いやー・・・。やられました。何だか人間不信に陥りそうです^^;
前日に小路さんの「東京公園」を読んでほのぼのしていたのに、人間関係は真逆の作品だったので、ほんわかとした気分が一気に打ち崩された気がします。
北山さんの作品はちょこちょこ読んでいます。始めに手にした理由は装丁が可愛かったからとか、そんな理由だったと思います。結構装丁は片山若子さんという方が書かれたものが多いんですよね。今回もそうですが。
でもその可愛いイラストとは裏腹に結構グロテスクなものとか人間不信に陥りそうな作品もあります・・・。あ、音野君は別ですが。
で、今回の作品の感想をば。
あらすじのとおり、ラストでどんでん返しが待ってます。展開的には「儚い羊たちの祝宴」のような感じでしょうか。本当にラスト数行で展開がガラリと変わるんです。
「恋煩い」これが1番ラストが怖かったかもしれません。

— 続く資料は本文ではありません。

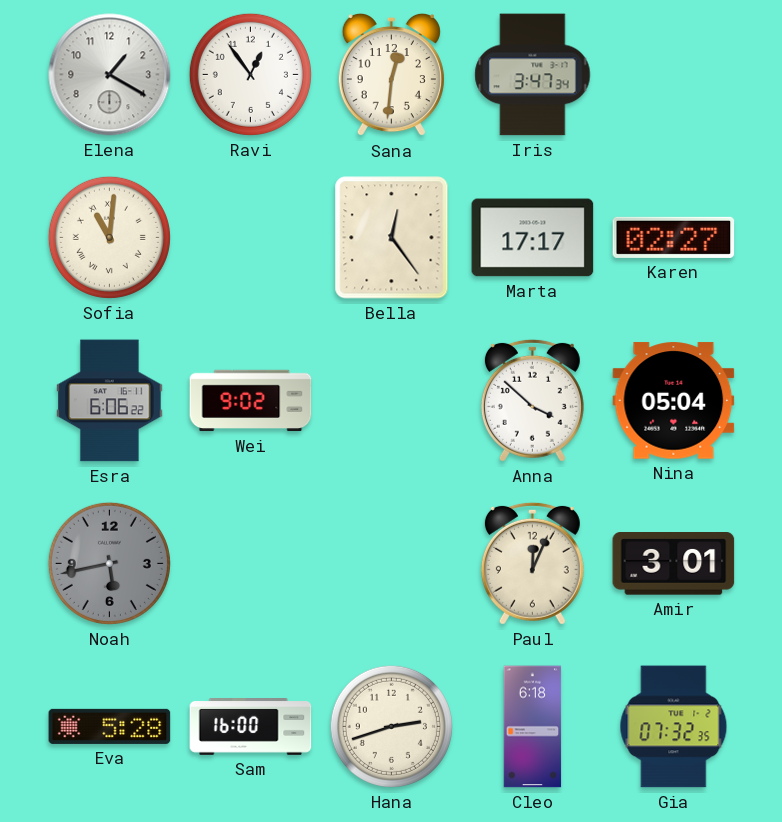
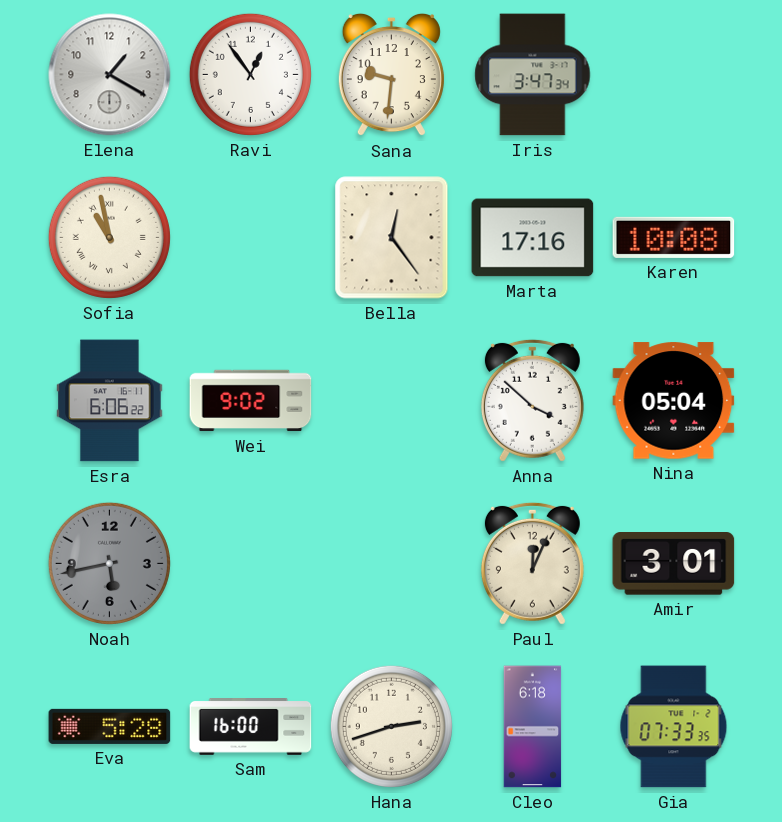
Sana: 12:31 -> 9:31
Sofia: 11:01 -> 10:58
Marta: 17:17 -> 17:16
Karen: 02:27 -> 10:08
Gia: 07:32 -> 07:33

主人公がある人に恋をしていて、てっきりその恋の展開が悪いほうへいっちゃうのか・・・と思ったら自分が考えていたこととは全然違う展開へ。まさかおまじないや占いにあんな意図があったなんて・・・。ラストの2文字が私の脳裏にへばりついて離れません。あーコワカッタ。
「妖精の学校」ラストは主人公はかつての自分を思い出して終わるのかと思ったんですけど、あれ?ここで終わり?という感じでした。でも、主人公の前に逃亡していたクラスメートの変わり様は何だか自分の全てを誰かにコントロールされているようで怖かったです。結局ラストはどう捕らえればよかったんだろうか・・・。

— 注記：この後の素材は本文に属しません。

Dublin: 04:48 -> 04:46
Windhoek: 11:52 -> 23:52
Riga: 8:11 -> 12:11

「嘘つき紳士」ラストが衝撃でした。ケータイの落とし主の白井勇樹がただただかわいそう。女って怖い・・・。主人公はまあ・・・どうなってもいいかな(え)
「終の童話」凄く切なかったです。ずっとずっと待っていたのに。でも、彼女の言葉のいうとおりにせず一緒に暮らし続けたのは、ウィミィの心が10歳で止まったままだったからかなと思ったり。結局最後、ウィミィはどうしたんだろう。過去を振り払って、今度は自分の人生を歩んでほしいなと思います。
「私たちが星座を盗んだ理由」姫ちゃんの幼い頃の気持ちは何となく分かります。健康なために自分に振り向いてくれない両親や好きな人。せめて最後に気持ちだけは、伝えさせてあげたかったなぁ。ラストのあまりにもベストタイミングな演出が憎い。